First, the story, which focuses on Cleo (played in a wonderfully understated way by newcomer Yalitza Aparicio), an indigenous live-in maid. She spends her days cleaning and taking care of the family’s four children, in many ways being a more active parent than the parents themselves. When she becomes pregnant by her boyfriend, she sees even worse security and grinding poverty ahead. Meanwhile, the family is in trouble as the father’s relationship with the family is becoming increasingly strained. It all culminates in a message of redemption and endurance against adversity.
It’s otherwise hard to describe the plot of the film, as there isn’t much of one. Partly autobiographical for Cuarón, the story rolls out as cinema verite. Things just happen, and the story just ends (or continues without us), though there’s plenty going on thematically if you want to think about it.
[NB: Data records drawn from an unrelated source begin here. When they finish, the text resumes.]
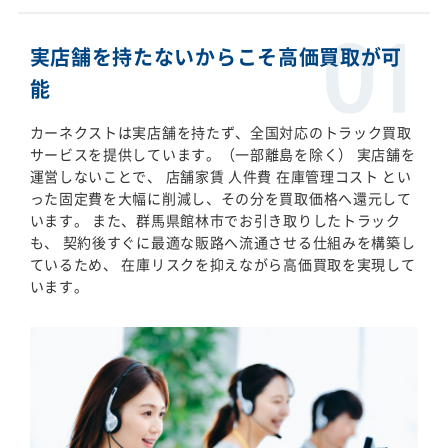
実店舗を持たないからこそ高価買取が可
能
カーネクストは実店舗を持たず、全国対応のトラック買取
サービスを提供しています。（一部離島を除く） 実店舗を
運営しないことで、 店舗家賃 人件費 在庫管理コスト とい
った固定費を大幅に削減し、その分を買取価格へ還元して
います。 また、群馬県館林市でお引き取りしたトラック
も、 契約後すぐに最適な販路へ流通させる仕組みを構築し
ているため、 在庫リスクを抑えながら高価買取を実現して
います。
This is one of the things I really like about ROMA, which is how it treats the viewer like a functioning adult. It doesn’t tell you what to feel, though you may feel plenty while watching it. There’s a lot going on in the subtext of the film, whether it’s the Corpus Christi massacre by paramilitaries during the Dirty War, or the common people struggling with the rich over land rights.
The second thing that really works about this film is the amazing cinematography. The film is shot in black and white, with plenty of wide angle shots, including long, calmly panning shots following a character through a busy street or even the ocean. As with CHILDREN OF MEN, Cuarón shows off how good he is at the visual set piece with ROMA, which involved the construction of vast sets. The result is stunning directorial control and a high-brow art house look and feel to the movie though without any of the usual tedium that goes with it. There’s always something going on on screen to focus on, something from real life to muse on.
When I first saw the trailer for this, I was surprised how much acclaim it had gotten, including multiple awards and nominations. It just looked a chore to watch, and hard to grasp what it was about. I’m glad I finally watched it, as it was very good, showing what can be done with a modest budget (just $4.4 million), characters we care about, social realism, and artistic cinematography.